Working data »

┄┄┄┄┄┄┄┄┄┄

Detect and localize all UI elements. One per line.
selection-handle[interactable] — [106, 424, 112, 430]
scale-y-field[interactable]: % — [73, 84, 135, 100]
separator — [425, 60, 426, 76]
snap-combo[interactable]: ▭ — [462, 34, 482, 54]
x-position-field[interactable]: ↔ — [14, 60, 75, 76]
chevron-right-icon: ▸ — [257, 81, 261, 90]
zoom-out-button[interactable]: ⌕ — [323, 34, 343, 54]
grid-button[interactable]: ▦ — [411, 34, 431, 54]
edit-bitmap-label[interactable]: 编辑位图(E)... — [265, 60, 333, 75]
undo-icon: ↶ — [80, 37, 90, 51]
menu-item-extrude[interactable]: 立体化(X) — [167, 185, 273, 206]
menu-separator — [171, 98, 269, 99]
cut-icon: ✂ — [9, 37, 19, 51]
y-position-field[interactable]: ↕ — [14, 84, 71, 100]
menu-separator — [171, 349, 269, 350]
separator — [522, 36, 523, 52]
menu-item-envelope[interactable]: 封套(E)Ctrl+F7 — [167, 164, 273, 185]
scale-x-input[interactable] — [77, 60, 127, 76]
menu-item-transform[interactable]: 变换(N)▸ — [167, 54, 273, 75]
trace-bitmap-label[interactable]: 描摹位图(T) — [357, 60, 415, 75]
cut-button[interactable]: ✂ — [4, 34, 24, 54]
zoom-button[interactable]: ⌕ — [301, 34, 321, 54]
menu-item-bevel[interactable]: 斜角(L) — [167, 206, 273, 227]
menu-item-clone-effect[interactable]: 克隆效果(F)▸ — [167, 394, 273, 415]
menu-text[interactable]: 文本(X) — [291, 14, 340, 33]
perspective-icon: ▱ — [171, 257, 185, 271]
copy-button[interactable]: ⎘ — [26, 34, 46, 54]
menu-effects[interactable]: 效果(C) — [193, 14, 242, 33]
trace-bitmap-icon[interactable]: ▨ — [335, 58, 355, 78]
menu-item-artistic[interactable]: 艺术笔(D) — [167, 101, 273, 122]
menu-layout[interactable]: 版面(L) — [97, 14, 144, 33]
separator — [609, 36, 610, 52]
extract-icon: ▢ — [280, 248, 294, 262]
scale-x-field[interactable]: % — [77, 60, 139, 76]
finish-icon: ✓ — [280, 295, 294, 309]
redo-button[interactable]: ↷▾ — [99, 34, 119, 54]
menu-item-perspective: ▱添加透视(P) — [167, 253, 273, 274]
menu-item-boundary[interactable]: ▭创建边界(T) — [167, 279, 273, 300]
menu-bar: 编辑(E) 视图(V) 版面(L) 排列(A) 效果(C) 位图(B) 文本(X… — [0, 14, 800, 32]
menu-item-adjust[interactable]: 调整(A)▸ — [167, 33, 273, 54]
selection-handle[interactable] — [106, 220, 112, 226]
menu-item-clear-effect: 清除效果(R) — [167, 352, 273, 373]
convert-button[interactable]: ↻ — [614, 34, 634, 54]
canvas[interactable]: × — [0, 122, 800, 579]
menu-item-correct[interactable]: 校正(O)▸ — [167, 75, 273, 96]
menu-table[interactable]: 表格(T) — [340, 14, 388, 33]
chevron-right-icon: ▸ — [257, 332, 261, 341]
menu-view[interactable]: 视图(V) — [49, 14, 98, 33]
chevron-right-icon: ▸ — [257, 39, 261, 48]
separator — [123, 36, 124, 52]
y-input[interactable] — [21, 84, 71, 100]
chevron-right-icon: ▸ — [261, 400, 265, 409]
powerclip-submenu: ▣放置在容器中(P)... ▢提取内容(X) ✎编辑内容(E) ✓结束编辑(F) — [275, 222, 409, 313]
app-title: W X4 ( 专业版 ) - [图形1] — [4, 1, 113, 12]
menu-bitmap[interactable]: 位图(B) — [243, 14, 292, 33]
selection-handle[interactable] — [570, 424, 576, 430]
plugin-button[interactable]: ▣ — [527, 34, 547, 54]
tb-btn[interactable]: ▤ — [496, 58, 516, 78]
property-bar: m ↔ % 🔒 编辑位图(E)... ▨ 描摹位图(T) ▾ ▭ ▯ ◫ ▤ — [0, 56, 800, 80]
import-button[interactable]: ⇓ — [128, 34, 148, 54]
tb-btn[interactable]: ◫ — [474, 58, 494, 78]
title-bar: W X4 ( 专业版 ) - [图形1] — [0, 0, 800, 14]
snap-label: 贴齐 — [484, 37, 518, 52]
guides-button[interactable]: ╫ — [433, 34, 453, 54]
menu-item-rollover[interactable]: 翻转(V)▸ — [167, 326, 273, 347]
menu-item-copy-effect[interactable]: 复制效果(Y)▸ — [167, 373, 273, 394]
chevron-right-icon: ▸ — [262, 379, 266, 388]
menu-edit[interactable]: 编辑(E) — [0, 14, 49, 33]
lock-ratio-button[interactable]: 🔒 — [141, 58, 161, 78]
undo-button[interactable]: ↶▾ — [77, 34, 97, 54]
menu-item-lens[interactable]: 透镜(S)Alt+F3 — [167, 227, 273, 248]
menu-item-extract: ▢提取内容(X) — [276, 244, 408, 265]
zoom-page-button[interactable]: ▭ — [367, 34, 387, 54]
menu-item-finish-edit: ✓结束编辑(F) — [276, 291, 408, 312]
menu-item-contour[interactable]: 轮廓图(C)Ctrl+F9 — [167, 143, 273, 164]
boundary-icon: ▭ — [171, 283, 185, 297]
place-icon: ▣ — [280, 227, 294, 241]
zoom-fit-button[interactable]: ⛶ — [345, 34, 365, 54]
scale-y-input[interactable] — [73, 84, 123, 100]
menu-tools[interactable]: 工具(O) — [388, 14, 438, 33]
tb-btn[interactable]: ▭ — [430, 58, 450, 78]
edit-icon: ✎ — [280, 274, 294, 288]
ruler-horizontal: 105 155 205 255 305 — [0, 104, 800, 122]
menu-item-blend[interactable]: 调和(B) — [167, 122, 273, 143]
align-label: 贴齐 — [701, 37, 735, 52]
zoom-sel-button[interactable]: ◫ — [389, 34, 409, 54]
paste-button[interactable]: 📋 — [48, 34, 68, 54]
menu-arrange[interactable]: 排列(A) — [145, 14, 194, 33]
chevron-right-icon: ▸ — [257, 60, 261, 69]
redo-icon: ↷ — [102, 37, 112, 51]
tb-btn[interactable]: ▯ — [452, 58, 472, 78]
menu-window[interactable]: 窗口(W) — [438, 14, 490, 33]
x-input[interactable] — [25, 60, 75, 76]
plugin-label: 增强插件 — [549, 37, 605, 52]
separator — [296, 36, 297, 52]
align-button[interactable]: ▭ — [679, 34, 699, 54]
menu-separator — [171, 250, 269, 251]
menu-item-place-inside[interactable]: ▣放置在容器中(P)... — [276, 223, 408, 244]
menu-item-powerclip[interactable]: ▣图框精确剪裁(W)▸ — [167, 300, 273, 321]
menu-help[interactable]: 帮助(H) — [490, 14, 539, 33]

┄┄┄┄┄┄┄┄┄┄

Required work » So that nothing is lost, transcribe each entry exactly as written.

Solution for this task »
Detect and localize all UI elements. One per line.
selection-handle[interactable] — [106, 424, 112, 430]
scale-y-field[interactable]: % — [73, 84, 135, 100]
separator — [425, 60, 426, 76]
snap-combo[interactable]: ▭ — [462, 34, 482, 54]
x-position-field[interactable]: ↔ — [14, 60, 75, 76]
chevron-right-icon: ▸ — [257, 81, 261, 90]
zoom-out-button[interactable]: ⌕ — [323, 34, 343, 54]
grid-button[interactable]: ▦ — [411, 34, 431, 54]
edit-bitmap-label[interactable]: 编辑位图(E)... — [265, 60, 333, 75]
undo-icon: ↶ — [80, 37, 90, 51]
menu-item-extrude[interactable]: 立体化(X) — [167, 185, 273, 206]
menu-separator — [171, 98, 269, 99]
cut-icon: ✂ — [9, 37, 19, 51]
y-position-field[interactable]: ↕ — [14, 84, 71, 100]
menu-separator — [171, 349, 269, 350]
separator — [522, 36, 523, 52]
menu-item-envelope[interactable]: 封套(E)Ctrl+F7 — [167, 164, 273, 185]
scale-x-input[interactable] — [77, 60, 127, 76]
menu-item-transform[interactable]: 变换(N)▸ — [167, 54, 273, 75]
trace-bitmap-label[interactable]: 描摹位图(T) — [357, 60, 415, 75]
cut-button[interactable]: ✂ — [4, 34, 24, 54]
zoom-button[interactable]: ⌕ — [301, 34, 321, 54]
menu-item-bevel[interactable]: 斜角(L) — [167, 206, 273, 227]
menu-item-clone-effect[interactable]: 克隆效果(F)▸ — [167, 394, 273, 415]
menu-text[interactable]: 文本(X) — [291, 14, 340, 33]
perspective-icon: ▱ — [171, 257, 185, 271]
copy-button[interactable]: ⎘ — [26, 34, 46, 54]
menu-effects[interactable]: 效果(C) — [193, 14, 242, 33]
trace-bitmap-icon[interactable]: ▨ — [335, 58, 355, 78]
menu-item-artistic[interactable]: 艺术笔(D) — [167, 101, 273, 122]
menu-layout[interactable]: 版面(L) — [97, 14, 144, 33]
separator — [609, 36, 610, 52]
extract-icon: ▢ — [280, 248, 294, 262]
scale-x-field[interactable]: % — [77, 60, 139, 76]
finish-icon: ✓ — [280, 295, 294, 309]
redo-button[interactable]: ↷▾ — [99, 34, 119, 54]
menu-item-perspective: ▱添加透视(P) — [167, 253, 273, 274]
menu-item-boundary[interactable]: ▭创建边界(T) — [167, 279, 273, 300]
menu-bar: 编辑(E) 视图(V) 版面(L) 排列(A) 效果(C) 位图(B) 文本(X… — [0, 14, 800, 32]
menu-item-adjust[interactable]: 调整(A)▸ — [167, 33, 273, 54]
selection-handle[interactable] — [106, 220, 112, 226]
menu-item-clear-effect: 清除效果(R) — [167, 352, 273, 373]
convert-button[interactable]: ↻ — [614, 34, 634, 54]
canvas[interactable]: × — [0, 122, 800, 579]
menu-item-correct[interactable]: 校正(O)▸ — [167, 75, 273, 96]
menu-table[interactable]: 表格(T) — [340, 14, 388, 33]
chevron-right-icon: ▸ — [257, 332, 261, 341]
menu-view[interactable]: 视图(V) — [49, 14, 98, 33]
chevron-right-icon: ▸ — [257, 39, 261, 48]
separator — [123, 36, 124, 52]
y-input[interactable] — [21, 84, 71, 100]
chevron-right-icon: ▸ — [261, 400, 265, 409]
powerclip-submenu: ▣放置在容器中(P)... ▢提取内容(X) ✎编辑内容(E) ✓结束编辑(F) — [275, 222, 409, 313]
app-title: W X4 ( 专业版 ) - [图形1] — [4, 1, 113, 12]
menu-bitmap[interactable]: 位图(B) — [243, 14, 292, 33]
selection-handle[interactable] — [570, 424, 576, 430]
plugin-button[interactable]: ▣ — [527, 34, 547, 54]
tb-btn[interactable]: ▤ — [496, 58, 516, 78]
property-bar: m ↔ % 🔒 编辑位图(E)... ▨ 描摹位图(T) ▾ ▭ ▯ ◫ ▤ — [0, 56, 800, 80]
import-button[interactable]: ⇓ — [128, 34, 148, 54]
tb-btn[interactable]: ◫ — [474, 58, 494, 78]
title-bar: W X4 ( 专业版 ) - [图形1] — [0, 0, 800, 14]
snap-label: 贴齐 — [484, 37, 518, 52]
guides-button[interactable]: ╫ — [433, 34, 453, 54]
menu-item-rollover[interactable]: 翻转(V)▸ — [167, 326, 273, 347]
menu-item-copy-effect[interactable]: 复制效果(Y)▸ — [167, 373, 273, 394]
chevron-right-icon: ▸ — [262, 379, 266, 388]
menu-edit[interactable]: 编辑(E) — [0, 14, 49, 33]
lock-ratio-button[interactable]: 🔒 — [141, 58, 161, 78]
undo-button[interactable]: ↶▾ — [77, 34, 97, 54]
menu-item-lens[interactable]: 透镜(S)Alt+F3 — [167, 227, 273, 248]
menu-item-extract: ▢提取内容(X) — [276, 244, 408, 265]
zoom-page-button[interactable]: ▭ — [367, 34, 387, 54]
menu-item-finish-edit: ✓结束编辑(F) — [276, 291, 408, 312]
menu-item-contour[interactable]: 轮廓图(C)Ctrl+F9 — [167, 143, 273, 164]
boundary-icon: ▭ — [171, 283, 185, 297]
place-icon: ▣ — [280, 227, 294, 241]
zoom-fit-button[interactable]: ⛶ — [345, 34, 365, 54]
scale-y-input[interactable] — [73, 84, 123, 100]
menu-tools[interactable]: 工具(O) — [388, 14, 438, 33]
tb-btn[interactable]: ▭ — [430, 58, 450, 78]
edit-icon: ✎ — [280, 274, 294, 288]
ruler-horizontal: 105 155 205 255 305 — [0, 104, 800, 122]
menu-item-blend[interactable]: 调和(B) — [167, 122, 273, 143]
align-label: 贴齐 — [701, 37, 735, 52]
zoom-sel-button[interactable]: ◫ — [389, 34, 409, 54]
paste-button[interactable]: 📋 — [48, 34, 68, 54]
menu-arrange[interactable]: 排列(A) — [145, 14, 194, 33]
chevron-right-icon: ▸ — [257, 60, 261, 69]
redo-icon: ↷ — [102, 37, 112, 51]
tb-btn[interactable]: ▯ — [452, 58, 472, 78]
menu-window[interactable]: 窗口(W) — [438, 14, 490, 33]
x-input[interactable] — [25, 60, 75, 76]
plugin-label: 增强插件 — [549, 37, 605, 52]
separator — [296, 36, 297, 52]
align-button[interactable]: ▭ — [679, 34, 699, 54]
menu-separator — [171, 250, 269, 251]
menu-item-place-inside[interactable]: ▣放置在容器中(P)... — [276, 223, 408, 244]
menu-item-powerclip[interactable]: ▣图框精确剪裁(W)▸ — [167, 300, 273, 321]
menu-help[interactable]: 帮助(H) — [490, 14, 539, 33]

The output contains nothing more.